以下の節では、Microsoft Internet Information Server プラグインをインストールおよびコンフィグレーションする方法について説明します。

 


Microsoft Internet Information Server プラグインの概要

Microsoft Internet Information Server プラグインを使用すると、Microsoft Internet Information Server(IIS)から WebLogic Server へリクエストをプロキシできます。このプラグインは、WebLogic Server の動的な機能を必要とするリクエストを WebLogic Server が処理できるようにすることによって IIS を拡張します。

Microsoft Internet Information Server プラグインは、Internet Information Server(IIS)が HTML ページなどの静的ページを提供し、WebLogic Server が HTTP サーブレットまたは JavaServer Pages などの動的ページを提供する環境で使用されることを想定しています。WebLogic Server は別のプロセス(おそらく別のホスト)で動作しています。それでも、エンド ユーザ(ブラウザ)では、WebLogic Server に委託される HTTP リクエストは IIS から来ているものと認識されます。WebLogic クライアント/サーバ プロトコルの HTTP トンネリング機能もこのプラグインを介して動作するため、すべての WebLogic サービスへのアクセスを提供できます。

接続プールとキープアライブ

Microsoft Internet Information Server プラグインは、WebLogic Server との接続の再利用可能なプールを使用してパフォーマンスを向上させます。このプラグインは、同じクライアントからの後続リクエストに同じ接続を再利用することで、WebLogic Server との間で HTTP 1.1 キープアライブ接続を実装します。接続が 30 秒(またはユーザ定義の時間)を超えて非アクティブな場合、その接続は閉じられます。クライアントとの接続がタイムアウトしていない場合は、後でその接続を再利用して、同じクライアントに接続できます。この機能は、必要に応じて無効にできます。詳細については、 KeepAliveEnabledを参照してください。

リクエストのプロキシ

このプラグインは、指定されたコンフィグレーションに基づいてリクエストを WebLogic Server にプロキシします。リクエストは、リクエストの URL(または URL の一部)に基づいてプロキシできます。この方法は、パスによるプロキシ、と呼びます。リクエストのプロキシは、要求されたファイルの MIME タイプに基づいて行うこともできます(ファイル拡張子を基準としたプロキシ)。さらに、前述の方法を組み合わせて利用することもできます。リクエストが両方の基準に一致する場合、そのリクエストはパスを基準にプロキシされます。リクエストの種類ごとに、プラグインの補足的な動作を定義する追加パラメータを指定することもできます。詳細については、 Microsoft Internet Information Server プラグインのインストールを参照してください。

 


プラットフォーム サポート

Microsoft Internet Information Server プラグインと互換性のあるオペレーティング システムおよび IIS のバージョンに関する最新の情報については、プラットフォーム サポート ページを参照してください。

 


Microsoft Internet Information Server プラグインのインストール

Microsoft Internet Information Server プラグインをインストールするには、次の操作を行います。

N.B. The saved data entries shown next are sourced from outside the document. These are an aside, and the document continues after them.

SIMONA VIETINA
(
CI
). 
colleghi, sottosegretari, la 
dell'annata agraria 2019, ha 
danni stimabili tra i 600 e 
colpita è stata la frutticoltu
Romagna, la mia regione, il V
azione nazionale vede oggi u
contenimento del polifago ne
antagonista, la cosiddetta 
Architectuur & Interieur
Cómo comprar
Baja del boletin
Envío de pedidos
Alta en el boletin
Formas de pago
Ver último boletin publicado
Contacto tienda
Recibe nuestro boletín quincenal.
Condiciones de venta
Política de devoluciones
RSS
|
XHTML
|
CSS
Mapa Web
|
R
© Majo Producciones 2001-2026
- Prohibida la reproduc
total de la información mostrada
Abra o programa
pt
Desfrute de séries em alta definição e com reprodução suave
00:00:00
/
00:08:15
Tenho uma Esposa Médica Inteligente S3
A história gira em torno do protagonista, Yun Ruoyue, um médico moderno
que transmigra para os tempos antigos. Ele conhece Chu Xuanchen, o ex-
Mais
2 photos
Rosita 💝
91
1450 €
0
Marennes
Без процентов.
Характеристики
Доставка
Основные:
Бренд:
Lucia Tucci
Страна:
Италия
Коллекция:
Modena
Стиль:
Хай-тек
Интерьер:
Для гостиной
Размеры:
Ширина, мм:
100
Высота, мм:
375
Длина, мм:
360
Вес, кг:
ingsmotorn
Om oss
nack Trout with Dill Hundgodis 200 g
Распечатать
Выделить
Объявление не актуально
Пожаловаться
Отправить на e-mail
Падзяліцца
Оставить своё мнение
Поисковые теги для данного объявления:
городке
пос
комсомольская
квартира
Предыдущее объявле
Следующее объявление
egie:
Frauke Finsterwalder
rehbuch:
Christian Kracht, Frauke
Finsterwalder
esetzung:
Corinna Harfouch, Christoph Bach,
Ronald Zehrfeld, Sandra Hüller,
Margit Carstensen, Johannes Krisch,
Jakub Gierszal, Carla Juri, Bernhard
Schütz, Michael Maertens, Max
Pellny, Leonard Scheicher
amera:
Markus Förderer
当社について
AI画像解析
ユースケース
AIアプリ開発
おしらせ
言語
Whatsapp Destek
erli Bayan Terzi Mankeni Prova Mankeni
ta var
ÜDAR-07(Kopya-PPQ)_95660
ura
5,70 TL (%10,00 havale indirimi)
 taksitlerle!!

  1. WebLogic Server インストール ディレクトリの \bin ディレクトリにある iisproxy.dll ファイルを、IIS からアクセス可能なディレクトリにコピーします。このディレクトリには、iisproxy.ini ファイルも格納されていなければなりません。Microsoft Internet Information Server プラグインで 128 ビットのセキュリティを使用する必要がある場合には、iisproxy128.dll ファイルの名前を iisproxy.dll に変更しなければなりません。両方のファイルを残しておきたい場合は、元の iisproxy.dll ファイルの名前を変更する必要があります。

  2. [Microsoft IIS Start] メニューから選択して、IIS Internet Service Manager を起動します。

  3. Service Manager の左側のパネルから、使用する Web サイト(デフォルトは「Default Web Site」)を選択します。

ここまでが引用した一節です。